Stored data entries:
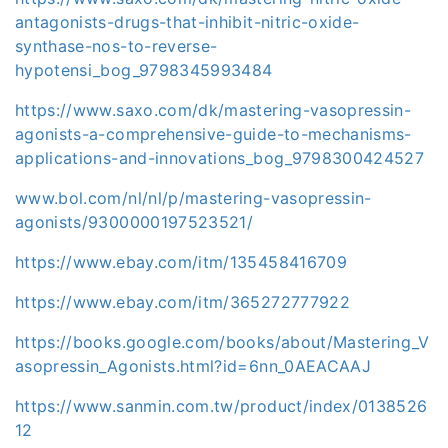
antagonists-drugs-that-inhibit-nitric-oxide-
synthase-nos-to-reverse-
hypotensi_bog_9798345993484
https://www.saxo.com/dk/mastering-vasopressin-
agonists-a-comprehensive-guide-to-mechanisms-
applications-and-innovations_bog_9798300424527
www.bol.com/nl/nl/p/mastering-vasopressin-
agonists/9300000197523521/
https://www.ebay.com/itm/135458416709
https://www.ebay.com/itm/365272777922
https://books.google.com/books/about/Mastering_V
asopressin_Agonists.html?id=6nn_0AEACAAJ
https://www.sanmin.com.tw/product/index/0138526
12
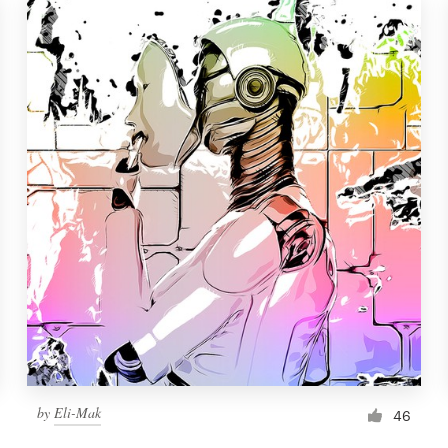
by
Eli-Mak
46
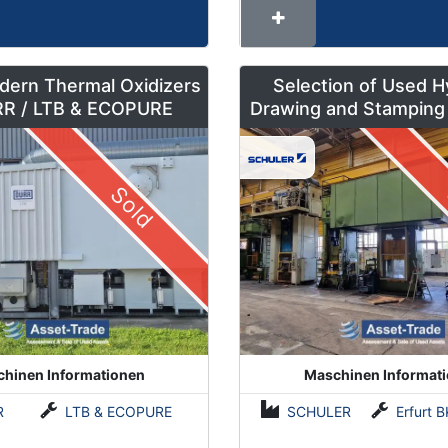
dern Thermal Oxidizers
Selection of Used H
by DÜRR / LTB & ECOPURE
Drawing and Stamping
500 to 630 To
Sold
hinen Informationen
Maschinen Informat
R
LTB & ECOPURE
SCHULER
Erfurt BKZe500 / Lauffer RA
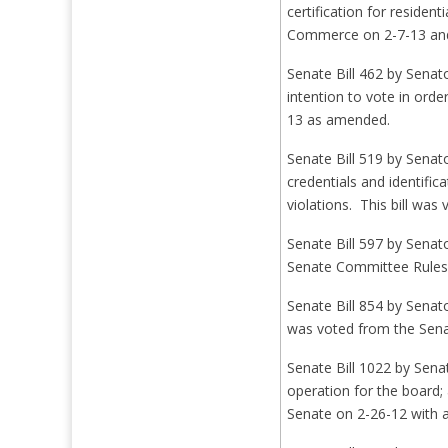
certification for reside
Commerce on 2-7-13 and
Senate Bill 462 by Senat
intention to vote in ord
13 as amended.
Senate Bill 519 by Senat
credentials and identifi
violations. This bill wa
Senate Bill 597 by Senato
Senate Committee Rules
Senate Bill 854 by Senato
was voted from the Senat
Senate Bill 1022 by Sena
operation for the board;
Senate on 2-26-12 with 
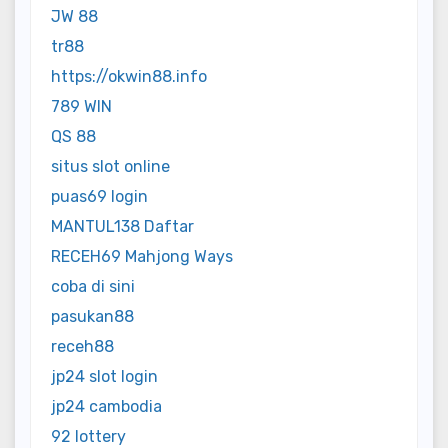
JW 88
tr88
https://okwin88.info
789 WIN
QS 88
situs slot online
puas69 login
MANTUL138 Daftar
RECEH69 Mahjong Ways
coba di sini
pasukan88
receh88
jp24 slot login
jp24 cambodia
92 lottery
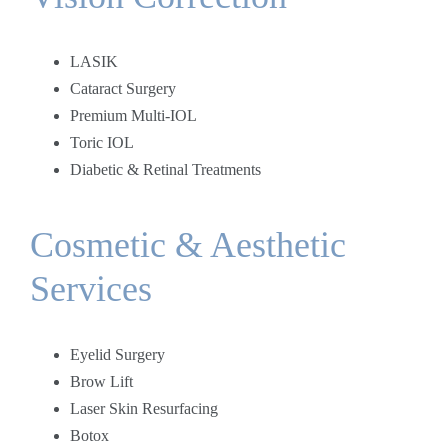
LASIK
Cataract Surgery
Premium Multi-IOL
Toric IOL
Diabetic & Retinal Treatments
Cosmetic & Aesthetic
Services
Eyelid Surgery
Brow Lift
Laser Skin Resurfacing
Botox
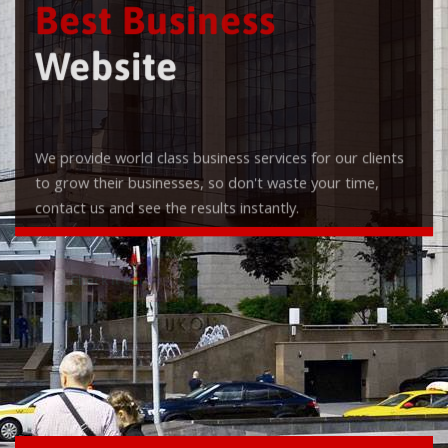
Best Business
Website
We provide world class business services for our clients
to grow their businesses, so don't waste your time,
contact us and see the results instantly.
Check it out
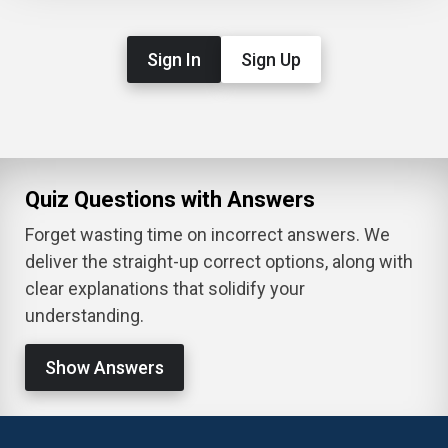
Sign In
Sign Up
Quiz Questions with Answers
Forget wasting time on incorrect answers. We
deliver the straight-up correct options, along with
clear explanations that solidify your
understanding.
Show Answers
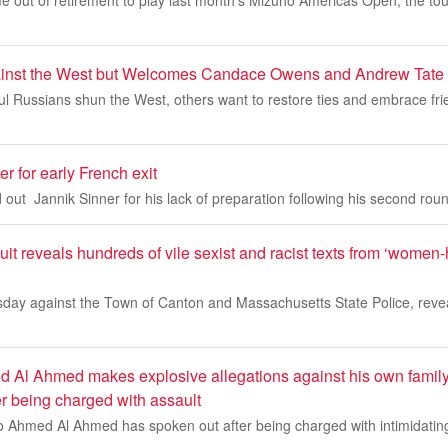
 out of retirement to play last month’s Mizuho Americas Open, the to
ainst the West but Welcomes Candace Owens and Andrew Tate
l Russians shun the West, others want to restore ties and embrace fri
r for early French exit
 out Jannik Sinner for his lack of preparation following his second round
t reveals hundreds of vile sexist and racist texts from ‘women
ursday against the Town of Canton and Massachusetts State Police, reve
 Al Ahmed makes explosive allegations against his own family
er being charged with assault
o Ahmed Al Ahmed has spoken out after being charged with intimidating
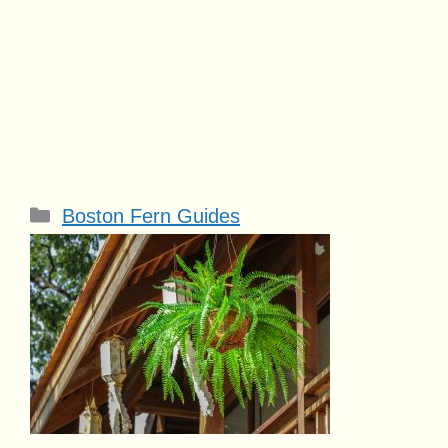
Categories
Boston Fern Guides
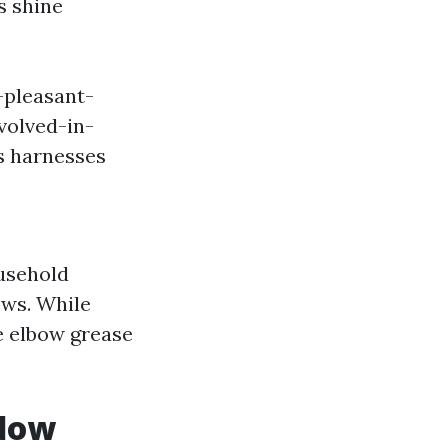
s shine
-pleasant-
olved-in-
s harnesses
ousehold
ows. While
e elbow grease
ndow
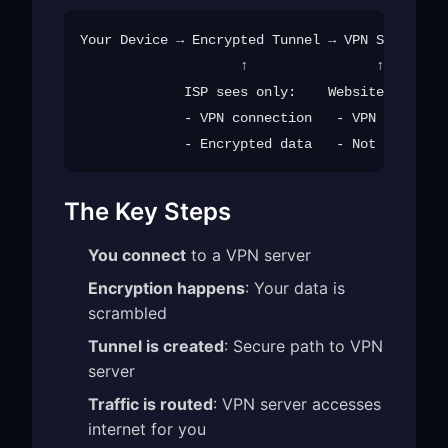
Your Device → Encrypted Tunnel → VPN Server → 
                    ↑                ↑

             ISP sees only:    Website sees:

             - VPN connection   - VPN server I
The Key Steps
You connect
to a VPN server
Encryption happens
: Your data is
scrambled
Tunnel is created
: Secure path to VPN
server
Traffic is routed
: VPN server accesses
internet for you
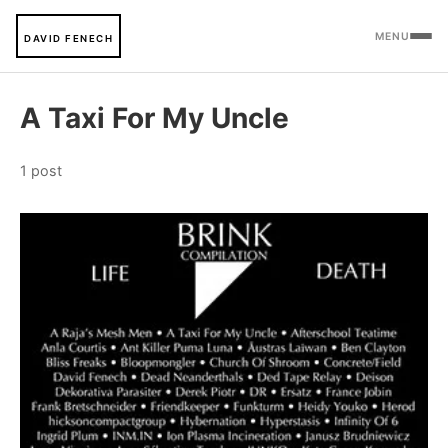
MENU
DAVID FENECH
A Taxi For My Uncle
1 post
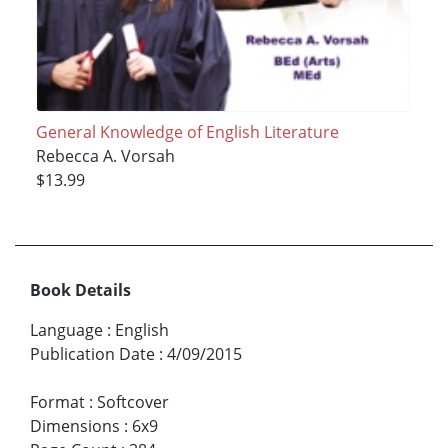
General Knowledge of English Literature
Rebecca A. Vorsah
$13.99
Book Details
Language
:
English
Publication Date
:
4/09/2015
Format
:
Softcover
Dimensions
:
6x9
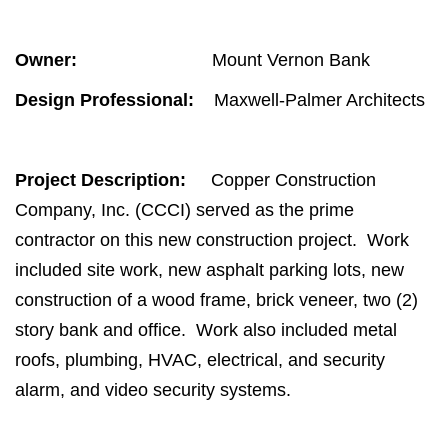
Owner:
Mount Vernon Bank
Design Professional:
Maxwell-Palmer Architects
Project Description:
Copper Construction
Company, Inc. (CCCI) served as the prime
contractor on this new construction project. Work
included site work, new asphalt parking lots, new
construction of a wood frame, brick veneer, two (2)
story bank and office. Work also included metal
roofs, plumbing, HVAC, electrical, and security
alarm, and video security systems.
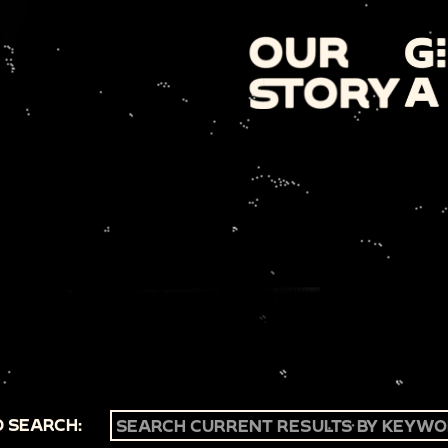
 SEARCH:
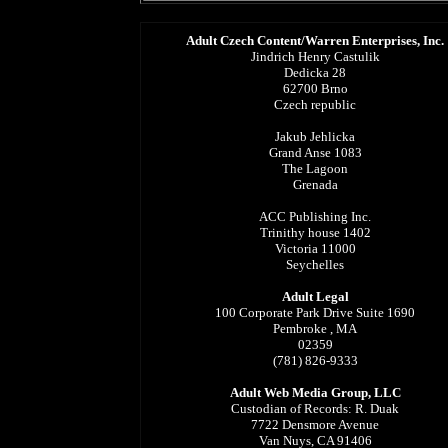
Adult Czech Content/Warren Enterprises, Inc.
Jindrich Henry Castulik
Dedicka 28
62700 Brno
Czech republic
Jakub Jehlicka
Grand Anse 1083
The Lagoon
Grenada
ACC Publishing Inc.
Trinithy house 1402
Victoria 11000
Seychelles
Adult Legal
100 Corporate Park Drive Suite 1690
Pembroke , MA
02359
(781) 826-9333
Adult Web Media Group, LLC
Custodian of Records: R. Duak
7722 Densmore Avenue
Van Nuys, CA 91406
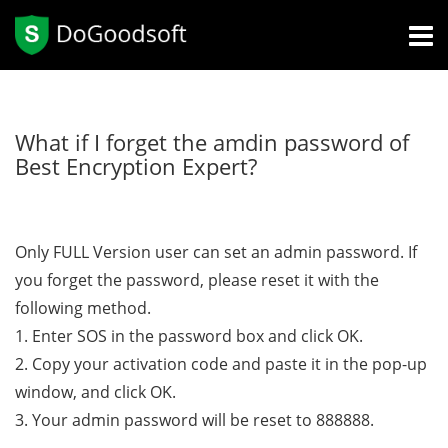
What if I forget the amdin password of
Best Encryption Expert?
Only FULL Version user can set an admin password. If
you forget the password, please reset it with the
following method.
1. Enter SOS in the password box and click OK.
2. Copy your activation code and paste it in the pop-up
window, and click OK.
3. Your admin password will be reset to 888888.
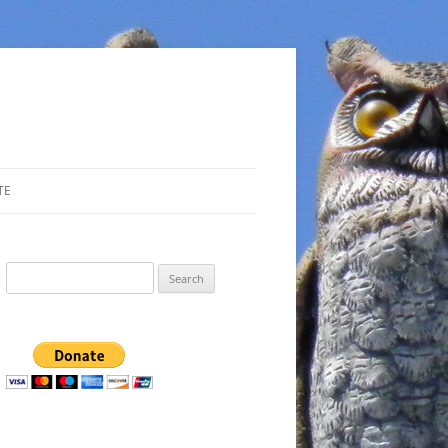
TE
Search
for:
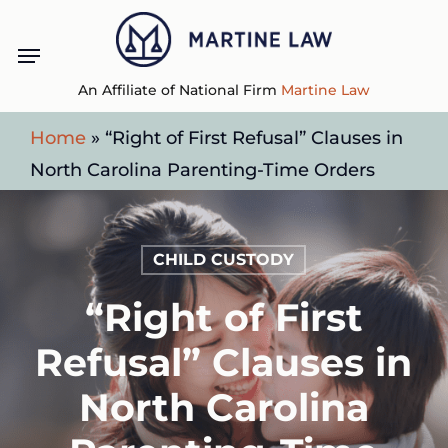
Skip
Menu
to
main
An Affiliate of National Firm
Martine Law
content
Home
»
“Right of First Refusal” Clauses in
North Carolina Parenting-Time Orders
CHILD CUSTODY
“Right of First
Refusal” Clauses in
North Carolina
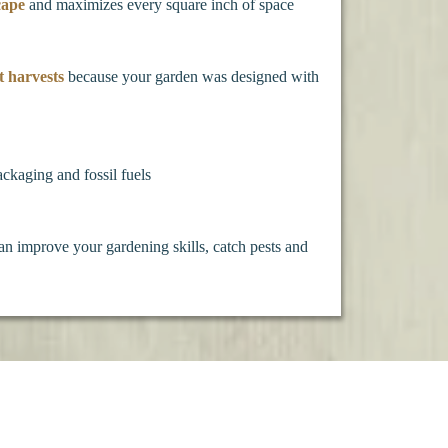
cape
and maximizes every square inch of space
t harvests
because your garden was designed with
ackaging and fossil fuels
an improve your gardening skills, catch pests and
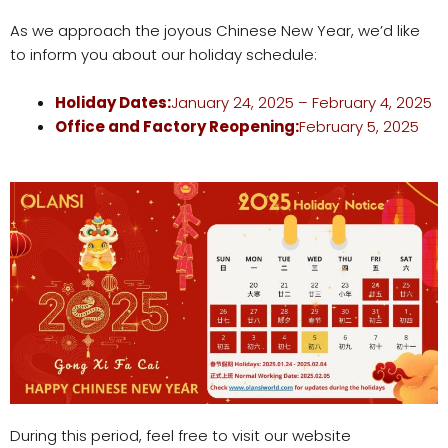
As we approach the joyous Chinese New Year, we’d like
to inform you about our holiday schedule:
Holiday Dates:
January 24, 2025 – February 4, 2025
Office
and Factory
Reopening:
February 5, 2025
During this period, feel free to visit our website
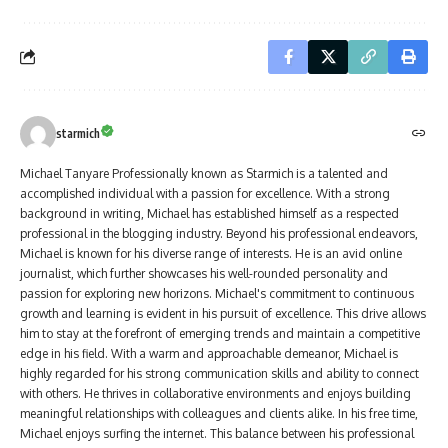
starmich
Michael Tanyare Professionally known as Starmich is a talented and
accomplished individual with a passion for excellence. With a strong
background in writing, Michael has established himself as a respected
professional in the blogging industry. Beyond his professional endeavors,
Michael is known for his diverse range of interests. He is an avid online
journalist, which further showcases his well-rounded personality and
passion for exploring new horizons. Michael's commitment to continuous
growth and learning is evident in his pursuit of excellence. This drive allows
him to stay at the forefront of emerging trends and maintain a competitive
edge in his field. With a warm and approachable demeanor, Michael is
highly regarded for his strong communication skills and ability to connect
with others. He thrives in collaborative environments and enjoys building
meaningful relationships with colleagues and clients alike. In his free time,
Michael enjoys surfing the internet. This balance between his professional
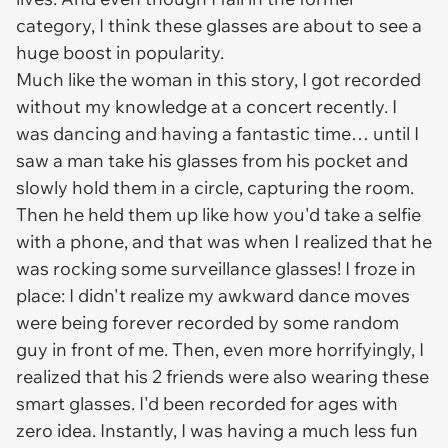
category, I think these glasses are about to see a
huge boost in popularity.
Much like the woman in this story, I got recorded
without my knowledge at a concert recently. I
was dancing and having a fantastic time… until I
saw a man take his glasses from his pocket and
slowly hold them in a circle, capturing the room.
Then he held them up like how you'd take a selfie
with a phone, and
that
was when I realized that he
was rocking some surveillance glasses! I froze in
place: I didn't realize my awkward dance moves
were being forever recorded by some random
guy in front of me.
Then,
even more horrifyingly, I
realized that his 2 friends were also wearing these
smart glasses. I'd been recorded for ages with
zero idea. Instantly, I was having a much less fun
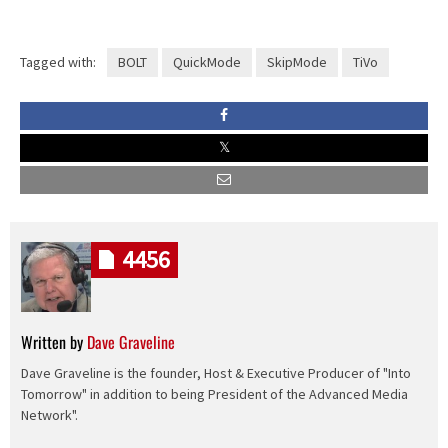
Tagged with:
BOLT
QuickMode
SkipMode
TiVo
4456
Written by
Dave Graveline
Dave Graveline is the founder, Host & Executive Producer of "Into
Tomorrow" in addition to being President of the Advanced Media
Network".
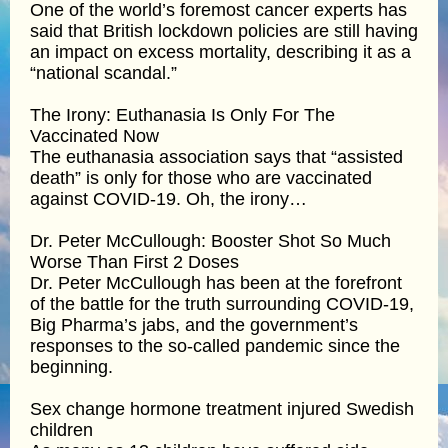
One of the world’s foremost cancer experts has
said that British lockdown policies are still having
an impact on excess mortality, describing it as a
“national scandal.”
The Irony: Euthanasia Is Only For The
Vaccinated Now
The euthanasia association says that “assisted
death” is only for those who are vaccinated
against COVID-19. Oh, the irony…
Dr. Peter McCullough: Booster Shot So Much
Worse Than First 2 Doses
Dr. Peter McCullough has been at the forefront
of the battle for the truth surrounding COVID-19,
Big Pharma’s jabs, and the government’s
responses to the so-called pandemic since the
beginning.
Sex change hormone treatment injured Swedish
children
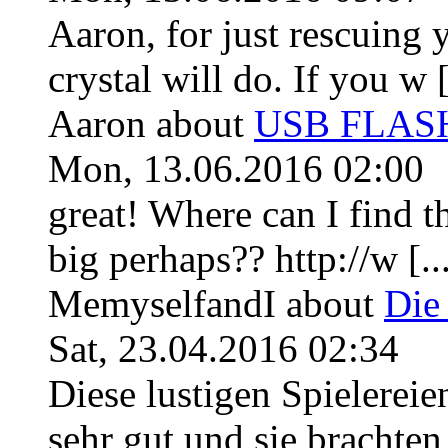
Aaron, for just rescuing 
crystal will do. If you w [
Aaron
about
USB FLASH 
Mon, 13.06.2016 02:00
great! Where can I find th
big perhaps?? http://w [..
MemyselfandI
about
Die
Sat, 23.04.2016 02:34
Diese lustigen Spielerei
sehr gut und sie brachten f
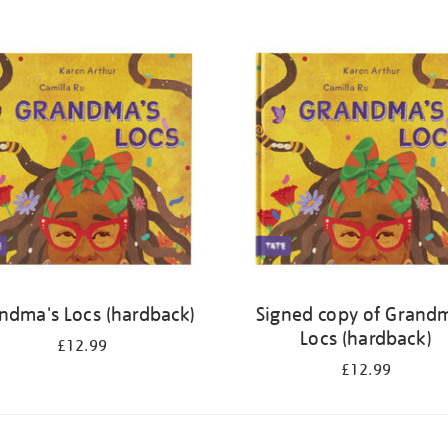
ndma's Locs (hardback)
Signed copy of Grand
Locs (hardback)
£12.99
£12.99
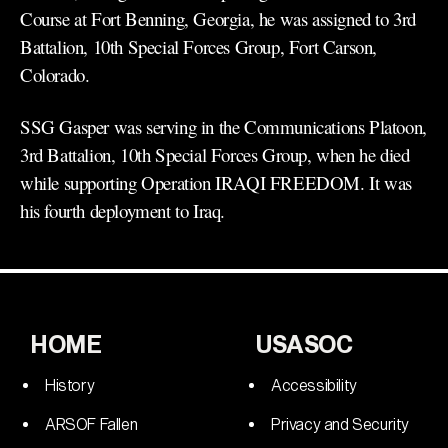
Course at Fort Benning, Georgia, he was assigned to 3rd
Battalion, 10th Special Forces Group, Fort Carson,
Colorado.
SSG Gasper was serving in the Communications Platoon,
3rd Battalion, 10th Special Forces Group, when he died
while supporting Operation IRAQI FREEDOM. It was
his fourth deployment to Iraq.
HOME
USASOC
History
Accessibility
ARSOF Fallen
Privacy and Security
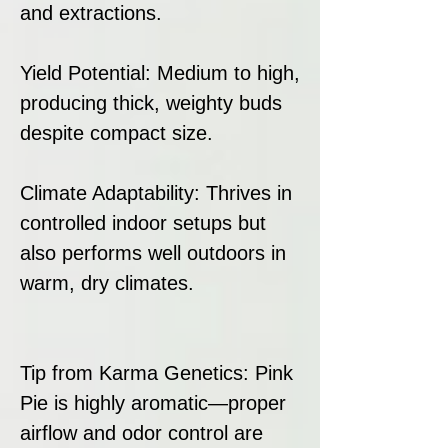
and extractions.
Yield Potential: Medium to high,
producing thick, weighty buds
despite compact size.
Climate Adaptability: Thrives in
controlled indoor setups but
also performs well outdoors in
warm, dry climates.
Tip from Karma Genetics: Pink
Pie is highly aromatic—proper
airflow and odor control are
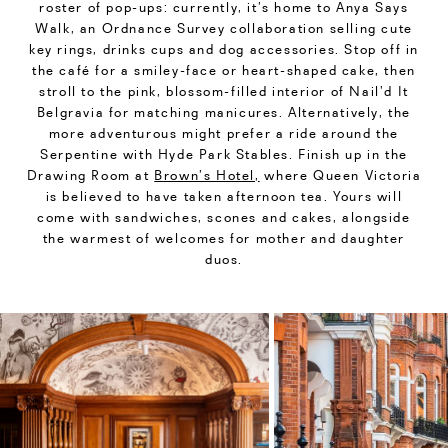
roster of pop-ups: currently, it’s home to Anya Says
Walk, an Ordnance Survey collaboration selling cute
key rings, drinks cups and dog accessories. Stop off in
the café for a smiley-face or heart-shaped cake, then
stroll to the pink, blossom-filled interior of Nail’d It
Belgravia for matching manicures. Alternatively, the
more adventurous might prefer a ride around the
Serpentine with Hyde Park Stables. Finish up in the
Drawing Room at
Brown’s Hotel,
where Queen Victoria
is believed to have taken afternoon tea. Yours will
come with sandwiches, scones and cakes, alongside
the warmest of welcomes for mother and daughter
duos.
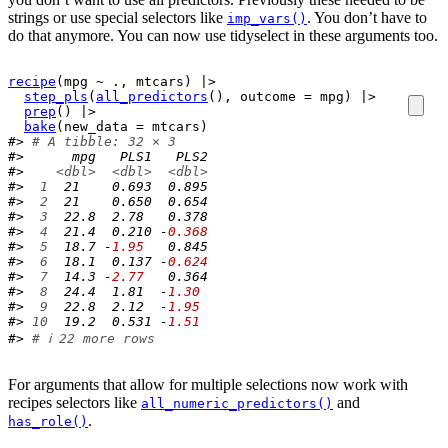
strings or use special selectors like
. You don’t have to
imp_vars()
do that anymore. You can now use tidyselect in these arguments too.
recipe
(
mpg
~
.
, 
mtcars
)
|>
step_pls
(
all_predictors
(
)
, outcome 
=
mpg
)
|>
prep
(
)
|>
bake
(
new_data 
=
mtcars
)
#> 
# A tibble: 32 × 3
#>      mpg   PLS1   PLS2
#>    
<dbl>
<dbl>
<dbl>
#> 
 1
  21    0.693  0.895
#> 
 2
  21    0.650  0.654
#> 
 3
  22.8  2.78   0.378
#> 
 4
  21.4  0.210 -
0.368
#> 
 5
  18.7 -
1.95
   0.845
#> 
 6
  18.1  0.137 -
0.624
#> 
 7
  14.3 -
2.77
   0.364
#> 
 8
  24.4  1.81  -
1.30
#> 
 9
  22.8  2.12  -
1.95
#> 
10
  19.2  0.531 -
1.51
#> 
# ℹ 22 more rows
For arguments that allow for multiple selections now work with
recipes selectors like
and
all_numeric_predictors()
.
has_role()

Required work:
Return, from the data, each line that has the word "charged" in it.

Your solution:
er being charged with assault
o Ahmed Al Ahmed has spoken out after being charged with intimidating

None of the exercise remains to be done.